Cultura e Società

Commento finale e Premi

8/09/14

Commento di Elisabetta Marchiori

La 71esima edizione della Mostra del cinema di Venezia si è conclusa con mia grande soddisfazione: il Leone d’oro l’ha vinto il film ‘Il piccione su un ramo che riflette l’esistenza’. Benché il suo humor nero e disorientante non sia stato apprezzato da tutti, ad ascoltare i commenti del pubblico. E qui mi fermo, ricordando il bel libro di Giorgio Sacerdoti ‘L’ironia attraverso la psicoanalisi’ (1987).

Il film vincitore del Leone d’argento, di Končaloski, ‘Le notti bianche del postino’, si contrappone per stile e poetica narrativa a quello di Anderson, benché, a mio avviso, il tema sia lo stesso: l’esistenza umana e la sua miseria. Tanto le immagini di Anderson sono claustrofobiche, tanto quelle di Končaloski sono agorafobiche. Il postino di Anderson si muove in paesaggi meravigliosi attraverso lunghi percorsi in barca, in autobus, a piedi. Intorno al lui tanti altri ‘poveri cristi’, ubriaconi, pescatori di frodo, pensionati, una ex compagna di scuola di cui è innamorato, non ricambiato, madre di un ragazzino che gli si affeziona. Sembra che il tempo si sia fermato, laggiù, mentre la storia va avanti, rappresentata da un immenso reattore lanciato nello spazio, che il postino non vede: è seduto e gli gira le spalle. A fargli compagnia un gatto grigio (conseguenza del suo passato da alcolista) che corrisponde al ‘micino’ di peluche del suo amico bambino. Elementi che, come le storie di streghe, i ricordi d’infanzia, le riflessioni del protagonista, danno al film tocchi di poesia e di lieve ironia. Una pellicola fluida, che scorre senza ostacoli e avvolge con dolcezza lo spettatore. Malgrado tutto, c’è la vita.

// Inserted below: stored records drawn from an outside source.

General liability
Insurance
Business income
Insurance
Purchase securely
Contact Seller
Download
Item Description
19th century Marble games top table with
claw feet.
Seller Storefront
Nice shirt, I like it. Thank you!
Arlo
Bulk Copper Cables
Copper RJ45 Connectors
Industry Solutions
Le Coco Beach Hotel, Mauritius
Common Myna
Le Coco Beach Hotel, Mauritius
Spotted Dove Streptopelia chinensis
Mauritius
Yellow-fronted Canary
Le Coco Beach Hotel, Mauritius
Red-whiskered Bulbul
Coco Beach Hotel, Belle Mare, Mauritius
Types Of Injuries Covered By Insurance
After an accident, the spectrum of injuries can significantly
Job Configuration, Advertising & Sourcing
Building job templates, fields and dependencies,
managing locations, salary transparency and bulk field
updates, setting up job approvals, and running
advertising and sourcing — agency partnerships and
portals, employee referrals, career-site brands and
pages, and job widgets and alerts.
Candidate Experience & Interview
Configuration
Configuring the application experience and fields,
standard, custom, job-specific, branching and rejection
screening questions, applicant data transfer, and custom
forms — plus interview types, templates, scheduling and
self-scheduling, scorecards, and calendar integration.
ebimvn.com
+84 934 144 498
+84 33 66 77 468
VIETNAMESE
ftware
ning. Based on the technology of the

La morte e l’orrore, invece, sono protagonisti assoluti del documentario di Joshua Oppenheimer ‘The look of silence’, che ha vinto il Gran Premio della Giuria. Il coraggioso regista texano ripropone la storia del genocidio indonesiano già affrontata in un suo lavoro precedente, ‘The act of killing’, di cui riutilizza molte sequenze, dove i massacratori anticomunisti (ancora al potere) raccontavano e mimavano con orgoglio le loro gesta. In quest’opera mette a confronto diretto vittime e assassini, nel tentativo fallimentare di evocare un senso di colpa totalmente assente o impossibile da provare, perché sarebbe così forte da ‘fare impazzire’. Gli assassini, infatti, ritenevano di prevenire la pazzia per ‘avere ucciso troppi uomini’ bevendo il sangue delle vittime. Dobbiamo tener conto che in Estremo Oriente, come si vede anche nel già commentato ‘Red Amnesia’, il senso di colpa tende ad essere sostituito dalla vergogna. Un film terrificante, che ripropone la questione della possibilità di dare ‘immagine’ all’orrore del genocidio, trattata da Didi-Huberman nel libro ‘Immagini malgrado tutto’ (2003).